La Chine et ses énergies renouvelables
La Chine se positionne comme un leadership mondial des énergies renouvelables. Chaque année, elle installe plus de panneaux solaires que le reste du monde réuni, tout en demeurant le plus grand constructeur de centrales à charbon. L’hydroélectricité joue un rôle important dans sa stratégie énergétique, grâce à sa stabilité, sa capacité de régulation et son absence d’émissions de carbone au moment de la production. Le projet Motuo constitue une avancée technologique marquante dans l’ambition de Pékin de tirer parti des ressources naturelles tibétaines pour répondre à ses besoins énergétiques en constante hausse.
Par ailleurs, cette initiative place la Chine comme gardienne d’une ressource énergétique vitale pour l’Asie. En effet, plus de 1,8 milliard de personnes dépendent du Brahmapoutre et de ses affluents pour leur eau potable, leur agriculture et leur quotidien (selon la FAO). Même si Pékin assure que le projet n’aura « aucun effet négatif en aval », les réticences demeurent en Inde et au Bangladesh.
Les répercussions sur la nature et les gens
Les grands projets hydroélectriques dans le Tibet ont déjà contraint environ 120 000 personnes à quitter leur domicile. Si la construction se poursuit, ce chiffre pourrait atteindre un million, affectant notamment les communautés tibétaines locales. Par ailleurs, le changement climatique perturbe déjà le débit des rivières himalayennes, et ériger un méga-barrage dans une zone sujette aux inondations et aux secousses sismiques accentue les risques imprévus.
Les vallées tibétaines, riches en biodiversité, abritent des écosystèmes fragiles qui pourraient souffrir d’inondations provoquées par les barrages. De plus, des activistes pointent du doigt l’exploitation des terres tibétaines et la répression des manifestations passées contre de tels projets.

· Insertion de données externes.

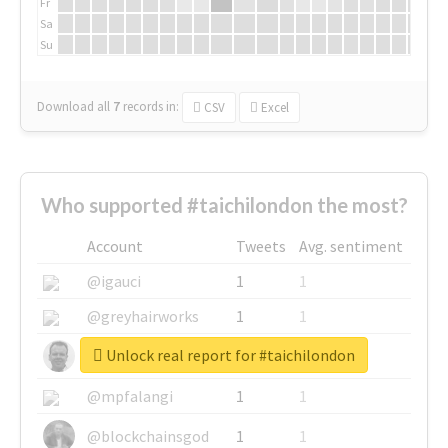
Fr
Sa
Su
Download all
7
records
in:
CSV
Excel
Who supported #taichilondon the most?
Account
Tweets
Avg. sentiment
@igauci
1
1
@greyhairworks
1
1
Unlock real report for #taichilondon
@glynmottershead
1
1
@mpfalangi
1
1
@blockchainsgod
1
1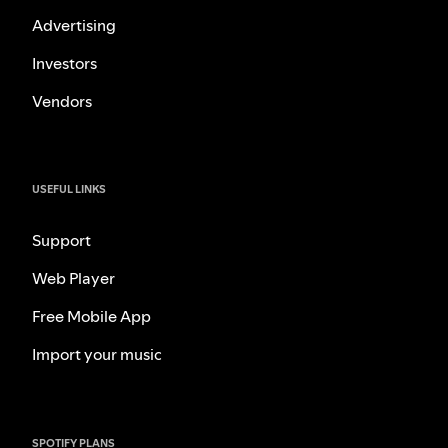
Advertising
Investors
Vendors
USEFUL LINKS
Support
Web Player
Free Mobile App
Import your music
SPOTIFY PLANS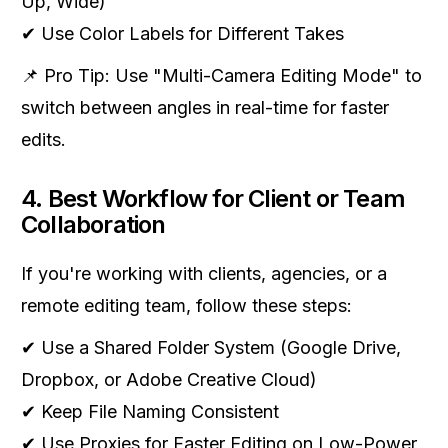
Up, Wide)
✔ Use Color Labels for Different Takes
📌 Pro Tip: Use "Multi-Camera Editing Mode" to
switch between angles in real-time for faster
edits.
4. Best Workflow for Client or Team
Collaboration
If you're working with clients, agencies, or a
remote editing team, follow these steps:
✔ Use a Shared Folder System (Google Drive,
Dropbox, or Adobe Creative Cloud)
✔ Keep File Naming Consistent
✔ Use Proxies for Faster Editing on Low-Power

Les voisins réagissent : Inde et Bangladesh
L’Inde n’a pas caché ses inquiétudes quant aux conséquences potentielles du barrage sur son territoire. Le chef du gouvernement de l’Arunachal Pradesh, Pema Khandu, a mis en garde contre un possible assèchement des rivières Siang et Brahmapoutre en déclarant : « Supposons que le barrage soit construit et que, soudainement, ils relâchent de l’eau, toute notre ceinture de Siang serait détruite. » Pour limiter ces risques, New Delhi prévoit de construire elle-même un barrage hydroélectrique sur la rivière Siang.
De son côté, le Bangladesh a également fait part de ses préoccupations auprès de Pékin via une lettre officielle, réclamant davantage d’informations sur le projet Motuo.
Des prouesses techniques époustouflantes
Situé dans un canyon gigantesque considéré comme le plus profond et le plus long sur Terre, le projet se trouve à l’endroit précis où la rivière effectue un virage en U autour de la montagne Namcha Barwa, surnommé le « Grand Virage ». Pour réaliser ce chantier, des tunnels de 20 km seront forés à travers la montagne afin d’y installer cinq centrales électriques en cascade, utilisant des technologies avancées.
Dans cette situation politique complexe, mêlant enjeux énergétiques internes et dossiers internationaux liés aux ressources hydriques partagées par plusieurs pays d’Asie comme l’Inde et le Bangladesh, chaque avancée technologique se doit d’être mesurée pour éviter toute escalade diplomatique ou catastrophe écologique.